↓↓↓
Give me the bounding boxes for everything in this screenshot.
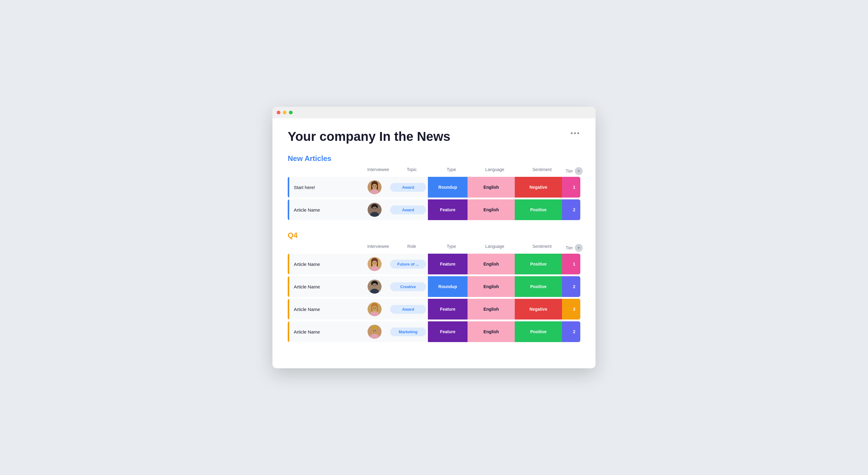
tier-header: Tier+ [566, 244, 590, 252]
page-title: Your company In the News [288, 129, 580, 144]
col-header-2: Topic [392, 167, 432, 175]
tier-cell: 2 [562, 199, 580, 220]
svg-point-18 [372, 261, 377, 266]
svg-point-6 [375, 186, 376, 186]
row-accent [288, 254, 289, 274]
avatar [361, 180, 388, 194]
section-new-articles: New ArticlesIntervieweeTopicTypeLanguage… [288, 154, 580, 220]
table-row: Article Name CreativeRoundupEnglishPosit… [288, 276, 580, 297]
sentiment-cell: Negative [515, 299, 562, 320]
svg-point-34 [375, 308, 376, 308]
add-column-button-q4[interactable]: + [575, 244, 583, 252]
row-accent [288, 177, 289, 198]
section-q4: Q4IntervieweeRoleTypeLanguageSentimentTi… [288, 231, 580, 342]
sections-container: New ArticlesIntervieweeTopicTypeLanguage… [288, 154, 580, 342]
section-title-new-articles: New Articles [288, 154, 580, 163]
titlebar [273, 107, 595, 118]
sentiment-cell: Positive [515, 254, 562, 274]
table-row: Article Name AwardFeatureEnglishNegative… [288, 299, 580, 320]
article-name: Article Name [288, 329, 361, 334]
sentiment-cell: Positive [515, 199, 562, 220]
main-content: Your company In the News ••• New Article… [273, 118, 595, 368]
avatar [361, 203, 388, 217]
minimize-dot[interactable] [283, 111, 286, 114]
article-name: Article Name [288, 307, 361, 312]
language-cell: English [467, 177, 515, 198]
svg-point-24 [372, 283, 377, 288]
row-accent [288, 199, 289, 220]
topic-badge: Creative [388, 282, 428, 291]
type-cell: Roundup [428, 177, 467, 198]
col-header-3: Type [432, 244, 471, 252]
article-name: Article Name [288, 262, 361, 267]
row-accent [288, 276, 289, 297]
table-row: Article Name Future of ...FeatureEnglish… [288, 254, 580, 274]
topic-badge: Marketing [388, 327, 428, 336]
svg-point-25 [373, 285, 374, 286]
col-header-4: Language [471, 244, 519, 252]
language-cell: English [467, 276, 515, 297]
topic-badge: Award [388, 206, 428, 214]
avatar [361, 325, 388, 339]
table-row: Article Name MarketingFeatureEnglishPosi… [288, 321, 580, 342]
type-cell: Feature [428, 321, 467, 342]
language-cell: English [467, 321, 515, 342]
svg-point-42 [375, 330, 376, 331]
svg-point-11 [373, 208, 374, 209]
svg-point-5 [373, 186, 374, 186]
topic-badge: Award [388, 305, 428, 314]
tier-cell: 2 [562, 276, 580, 297]
sentiment-cell: Positive [515, 276, 562, 297]
svg-point-19 [373, 263, 374, 263]
more-options-button[interactable]: ••• [570, 129, 580, 137]
type-cell: Roundup [428, 276, 467, 297]
col-header-2: Role [392, 244, 432, 252]
col-header-5: Sentiment [519, 167, 566, 175]
article-name: Article Name [288, 207, 361, 212]
col-header-0 [291, 244, 365, 252]
avatar [361, 302, 388, 316]
svg-point-26 [375, 285, 376, 286]
tier-header: Tier+ [566, 167, 590, 175]
table-row: Article Name AwardFeatureEnglishPositive… [288, 199, 580, 220]
language-cell: English [467, 254, 515, 274]
type-cell: Feature [428, 199, 467, 220]
maximize-dot[interactable] [289, 111, 292, 114]
svg-point-33 [373, 308, 374, 308]
col-header-4: Language [471, 167, 519, 175]
svg-point-12 [375, 208, 376, 209]
add-column-button-new-articles[interactable]: + [575, 167, 583, 175]
col-header-1: Interviewee [365, 167, 392, 175]
svg-point-32 [372, 306, 377, 311]
row-accent [288, 299, 289, 320]
svg-point-20 [375, 263, 376, 263]
row-accent [288, 321, 289, 342]
avatar [361, 257, 388, 271]
section-title-q4: Q4 [288, 231, 580, 240]
tier-cell: 1 [562, 177, 580, 198]
app-window: Your company In the News ••• New Article… [273, 107, 595, 368]
language-cell: English [467, 199, 515, 220]
col-header-1: Interviewee [365, 244, 392, 252]
sentiment-cell: Positive [515, 321, 562, 342]
svg-point-10 [372, 206, 377, 211]
tier-cell: 3 [562, 299, 580, 320]
type-cell: Feature [428, 254, 467, 274]
table-row: Start here! AwardRoundupEnglishNegative1 [288, 177, 580, 198]
article-name: Article Name [288, 284, 361, 289]
language-cell: English [467, 299, 515, 320]
col-header-3: Type [432, 167, 471, 175]
topic-badge: Award [388, 183, 428, 192]
article-name: Start here! [288, 185, 361, 190]
close-dot[interactable] [277, 111, 280, 114]
svg-point-4 [372, 184, 377, 189]
tier-cell: 1 [562, 254, 580, 274]
table-header-new-articles: IntervieweeTopicTypeLanguageSentimentTie… [288, 167, 580, 177]
type-cell: Feature [428, 299, 467, 320]
table-header-q4: IntervieweeRoleTypeLanguageSentimentTier… [288, 244, 580, 254]
svg-point-41 [373, 330, 374, 331]
sentiment-cell: Negative [515, 177, 562, 198]
topic-badge: Future of ... [388, 260, 428, 269]
svg-point-40 [372, 328, 377, 333]
col-header-5: Sentiment [519, 244, 566, 252]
↑↑↑
→ **EXERCISE REQUIREMENTS**: Only the text of the records above is to be reproduced, exactly as given; the pictures are dropped.

→ **SOLUTION**:
Give me the bounding boxes for everything in this screenshot.
tier-header: Tier+ [566, 244, 590, 252]
page-title: Your company In the News [288, 129, 580, 144]
col-header-2: Topic [392, 167, 432, 175]
tier-cell: 2 [562, 199, 580, 220]
svg-point-18 [372, 261, 377, 266]
svg-point-6 [375, 186, 376, 186]
row-accent [288, 254, 289, 274]
avatar [361, 180, 388, 194]
section-new-articles: New ArticlesIntervieweeTopicTypeLanguage… [288, 154, 580, 220]
table-row: Article Name CreativeRoundupEnglishPosit… [288, 276, 580, 297]
sentiment-cell: Negative [515, 299, 562, 320]
svg-point-34 [375, 308, 376, 308]
add-column-button-q4[interactable]: + [575, 244, 583, 252]
row-accent [288, 177, 289, 198]
section-q4: Q4IntervieweeRoleTypeLanguageSentimentTi… [288, 231, 580, 342]
sections-container: New ArticlesIntervieweeTopicTypeLanguage… [288, 154, 580, 342]
section-title-new-articles: New Articles [288, 154, 580, 163]
titlebar [273, 107, 595, 118]
sentiment-cell: Positive [515, 254, 562, 274]
table-row: Article Name AwardFeatureEnglishNegative… [288, 299, 580, 320]
article-name: Article Name [288, 329, 361, 334]
sentiment-cell: Positive [515, 199, 562, 220]
main-content: Your company In the News ••• New Article… [273, 118, 595, 368]
avatar [361, 203, 388, 217]
minimize-dot[interactable] [283, 111, 286, 114]
article-name: Article Name [288, 307, 361, 312]
language-cell: English [467, 177, 515, 198]
svg-point-24 [372, 283, 377, 288]
row-accent [288, 199, 289, 220]
topic-badge: Creative [388, 282, 428, 291]
type-cell: Roundup [428, 177, 467, 198]
col-header-3: Type [432, 244, 471, 252]
article-name: Article Name [288, 262, 361, 267]
row-accent [288, 276, 289, 297]
table-row: Article Name Future of ...FeatureEnglish… [288, 254, 580, 274]
topic-badge: Marketing [388, 327, 428, 336]
svg-point-25 [373, 285, 374, 286]
col-header-4: Language [471, 244, 519, 252]
language-cell: English [467, 276, 515, 297]
topic-badge: Award [388, 206, 428, 214]
avatar [361, 325, 388, 339]
table-row: Article Name MarketingFeatureEnglishPosi… [288, 321, 580, 342]
type-cell: Feature [428, 321, 467, 342]
language-cell: English [467, 321, 515, 342]
svg-point-42 [375, 330, 376, 331]
svg-point-11 [373, 208, 374, 209]
svg-point-5 [373, 186, 374, 186]
topic-badge: Award [388, 305, 428, 314]
tier-cell: 2 [562, 276, 580, 297]
sentiment-cell: Positive [515, 276, 562, 297]
svg-point-19 [373, 263, 374, 263]
more-options-button[interactable]: ••• [570, 129, 580, 137]
type-cell: Roundup [428, 276, 467, 297]
col-header-2: Role [392, 244, 432, 252]
col-header-5: Sentiment [519, 167, 566, 175]
article-name: Article Name [288, 207, 361, 212]
col-header-0 [291, 244, 365, 252]
avatar [361, 302, 388, 316]
svg-point-26 [375, 285, 376, 286]
tier-header: Tier+ [566, 167, 590, 175]
table-row: Article Name AwardFeatureEnglishPositive… [288, 199, 580, 220]
language-cell: English [467, 254, 515, 274]
type-cell: Feature [428, 199, 467, 220]
maximize-dot[interactable] [289, 111, 292, 114]
svg-point-33 [373, 308, 374, 308]
col-header-4: Language [471, 167, 519, 175]
svg-point-12 [375, 208, 376, 209]
add-column-button-new-articles[interactable]: + [575, 167, 583, 175]
col-header-1: Interviewee [365, 167, 392, 175]
svg-point-32 [372, 306, 377, 311]
row-accent [288, 299, 289, 320]
svg-point-20 [375, 263, 376, 263]
row-accent [288, 321, 289, 342]
avatar [361, 257, 388, 271]
section-title-q4: Q4 [288, 231, 580, 240]
tier-cell: 1 [562, 177, 580, 198]
app-window: Your company In the News ••• New Article… [273, 107, 595, 368]
language-cell: English [467, 199, 515, 220]
col-header-1: Interviewee [365, 244, 392, 252]
sentiment-cell: Positive [515, 321, 562, 342]
svg-point-10 [372, 206, 377, 211]
tier-cell: 3 [562, 299, 580, 320]
type-cell: Feature [428, 254, 467, 274]
table-row: Start here! AwardRoundupEnglishNegative1 [288, 177, 580, 198]
article-name: Article Name [288, 284, 361, 289]
language-cell: English [467, 299, 515, 320]
col-header-3: Type [432, 167, 471, 175]
topic-badge: Award [388, 183, 428, 192]
article-name: Start here! [288, 185, 361, 190]
close-dot[interactable] [277, 111, 280, 114]
svg-point-4 [372, 184, 377, 189]
tier-cell: 1 [562, 254, 580, 274]
table-header-new-articles: IntervieweeTopicTypeLanguageSentimentTie… [288, 167, 580, 177]
type-cell: Feature [428, 299, 467, 320]
table-header-q4: IntervieweeRoleTypeLanguageSentimentTier… [288, 244, 580, 254]
svg-point-41 [373, 330, 374, 331]
sentiment-cell: Negative [515, 177, 562, 198]
topic-badge: Future of ... [388, 260, 428, 269]
svg-point-40 [372, 328, 377, 333]
col-header-5: Sentiment [519, 244, 566, 252]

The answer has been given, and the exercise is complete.